Cannot delete a snapshot after its container has been erased

Clem · May 21, 2019, 11:52am

Hello,

I’m trying to delete the default storage to use another disk, separated from /var, for my servers (cluster of two servers called server and server2). The first problem is some volume are still present on the storage, although all containers and images have been erased.

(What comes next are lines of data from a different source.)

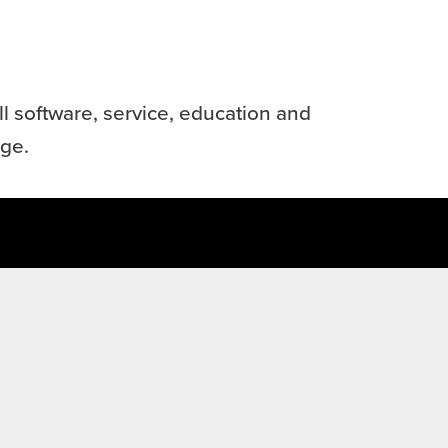
l software, service, education and
age.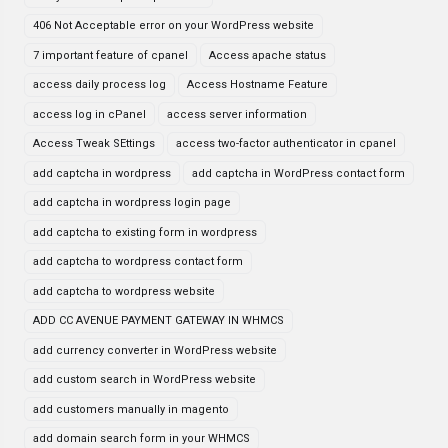
406 Not Acceptable error on your WordPress website
7 important feature of cpanel
Access apache status
access daily process log
Access Hostname Feature
access log in cPanel
access server information
Access Tweak SEttings
access two-factor authenticator in cpanel
add captcha in wordpress
add captcha in WordPress contact form
add captcha in wordpress login page
add captcha to existing form in wordpress
add captcha to wordpress contact form
add captcha to wordpress website
ADD CC AVENUE PAYMENT GATEWAY IN WHMCS
add currency converter in WordPress website
add custom search in WordPress website
add customers manually in magento
add domain search form in your WHMCS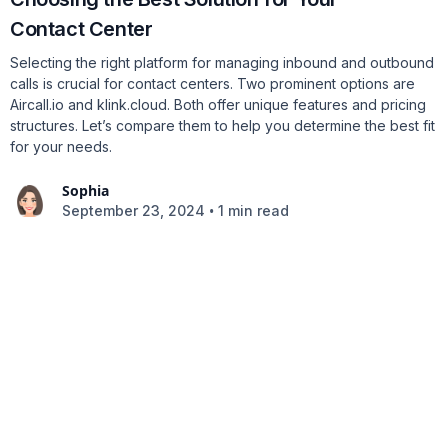
Contact Center
Selecting the right platform for managing inbound and outbound
calls is crucial for contact centers. Two prominent options are
Aircall.io and klink.cloud. Both offer unique features and pricing
structures. Let’s compare them to help you determine the best fit
for your needs.
Sophia
•
September 23, 2024
1 min read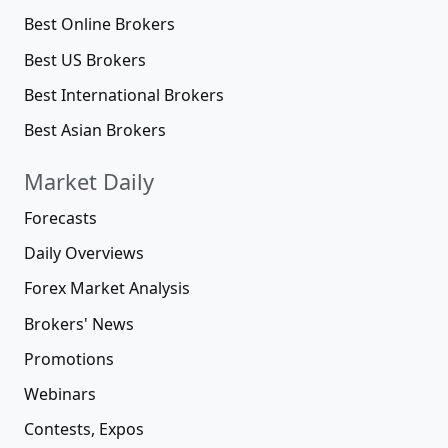
Best Online Brokers
Best US Brokers
Best International Brokers
Best Asian Brokers
Market Daily
Forecasts
Daily Overviews
Forex Market Analysis
Brokers' News
Promotions
Webinars
Contests, Expos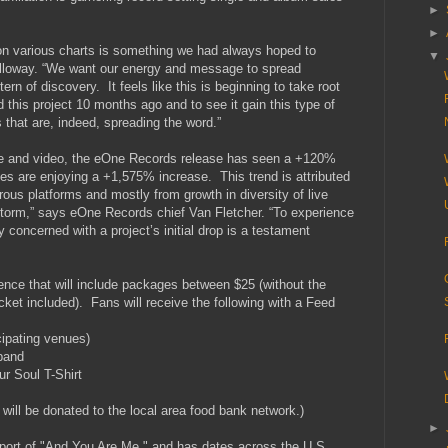
►
►
0 on various charts is something we had always hoped to
▼
alloway. “We want our energy and message to spread
ern of discovery. It feels like this is beginning to take root
 this project 10 months ago and to see it gain this type of
that are, indeed, spreading the word.”
gle and video, the eOne Records release has seen a +120%
ales are enjoying a +1,575% increase. This trend is attributed
ous platforms and mostly from growth in diversity of live
torm,” says eOne Records chief Van Fletcher. “To experience
y concerned with a project’s initial drop is a testament
ience that will include packages between $25 (without the
cket included). Fans will receive the following with a Feed
cipating venues)
band
ur Soul T-Shirt
 will be donated to the local area food bank network.)
►
pport of "And You Are Me," and has dates across the U.S.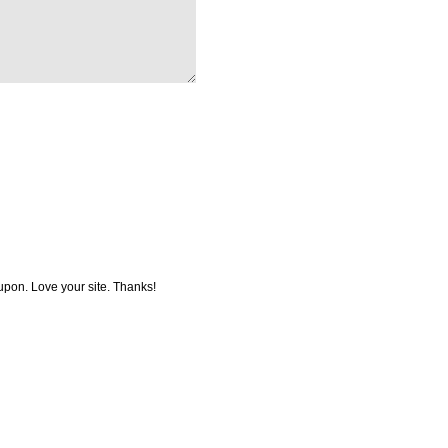
coupon. Love your site. Thanks!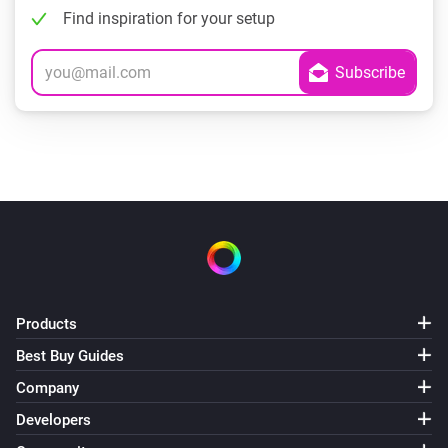
Find inspiration for your setup
Products
Best Buy Guides
Company
Developers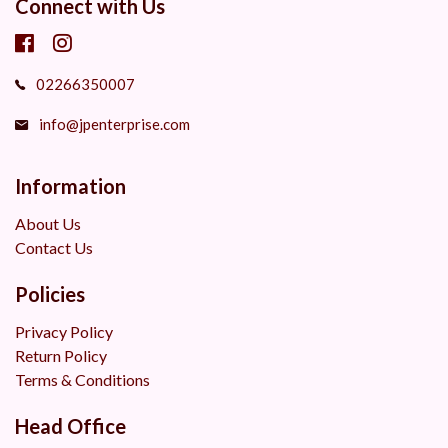
Connect with Us
02266350007
info@jpenterprise.com
Information
About Us
Contact Us
Policies
Privacy Policy
Return Policy
Terms & Conditions
Head Office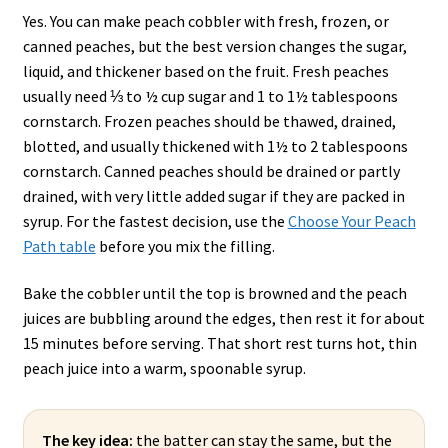
Yes. You can make peach cobbler with fresh, frozen, or
canned peaches, but the best version changes the sugar,
liquid, and thickener based on the fruit. Fresh peaches
usually need ⅓ to ½ cup sugar and 1 to 1½ tablespoons
cornstarch. Frozen peaches should be thawed, drained,
blotted, and usually thickened with 1½ to 2 tablespoons
cornstarch. Canned peaches should be drained or partly
drained, with very little added sugar if they are packed in
syrup. For the fastest decision, use the
Choose Your Peach
Path table
before you mix the filling.
Bake the cobbler until the top is browned and the peach
juices are bubbling around the edges, then rest it for about
15 minutes before serving. That short rest turns hot, thin
peach juice into a warm, spoonable syrup.
The key idea:
the batter can stay the same, but the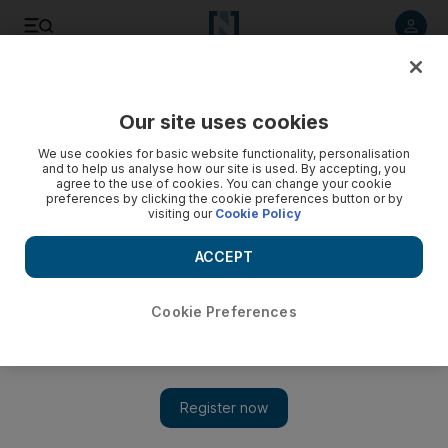
Listen to article
Listen
Save
Share
Our site uses cookies
UAE
We use cookies for basic website functionality, personalisation
and to help us analyse how our site is used. By accepting, you
Explainer: divorces in Abu Dhabi
agree to the use of cookies. You can change your cookie
preferences by clicking the cookie preferences button or by
visiting our
Cookie Policy
The change in the mandatory marriage mediation process
and divorce proceedings is significant, but it is unclear how
ACCEPT
many couples may choose such a path in the first place.
Shireena Al Nowais
Cookie Preferences
Add on Google
July 02, 2017
The change in the mandatory marriage mediation process and
divorce proceedings is significant, but it is unclear how many
couples may choose such a path in the first place.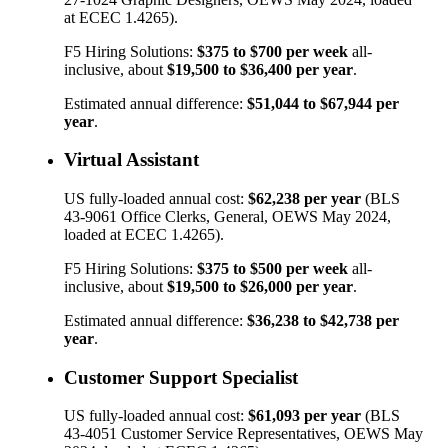
at ECEC 1.4265).
F5 Hiring Solutions:
$375
to
$700
per week
all-
inclusive, about
$19,500
to
$36,400
per year
.
Estimated annual difference:
$51,044
to
$67,944
per
year
.
Virtual Assistant
US fully-loaded annual cost:
$62,238
per year
(BLS
43-9061
Office Clerks, General
, OEWS May 2024,
loaded at ECEC 1.4265).
F5 Hiring Solutions:
$375
to
$500
per week
all-
inclusive, about
$19,500
to
$26,000
per year
.
Estimated annual difference:
$36,238
to
$42,738
per
year
.
Customer Support Specialist
US fully-loaded annual cost:
$61,093
per year
(BLS
43-4051
Customer Service Representatives
, OEWS May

% lxc storage delete default
Error: storage pool "default" has volumes attached to it

Indeed, something went wrong while deleting all containers and their snapshots

% lxc storage volume list default
+----------------------+---------------------+-------------+---------+----------+
|         TYPE         |        NAME         | DESCRIPTION | USED BY | LOCATION |
+----------------------+---------------------+-------------+---------+----------+
| container (snapshot) | ntp-backup/working  |             | 1       | server   |
+----------------------+---------------------+-------------+---------+----------+
| container (snapshot) | template/2019051201 |             | 1       | server2  |
+----------------------+---------------------+-------------+---------+----------+

But I cannot delete theses snapshots.

% lxc storage volume delete default ntp-backup/working
Error: No such object
% lxc storage volume delete default template/2019051201
Error: No such object

I’m using lxd 3.13

% lxc --version
3.13

Back-end storage is BTRFS.
Thank you in advance for your help.

gpatel-fr · May 21, 2019, 12:34pm

It has happened to me one time and I used btrfs tool to delete the phantom snapshot.
you should be able to see your snapshots with btrfs using

sudo nsenter -t $(pgrep daemon.start) -m – /snap/lxd/current/bin/btrfs subvolume list /var/snap/lxd/common/lxd/storage-pools/default

It works for me at least; now I’m not doing more advanced tests of this kind on my own disk but given that you want to get rid of it anyway I think that trying out
‘subvolume delete’ should do what you want.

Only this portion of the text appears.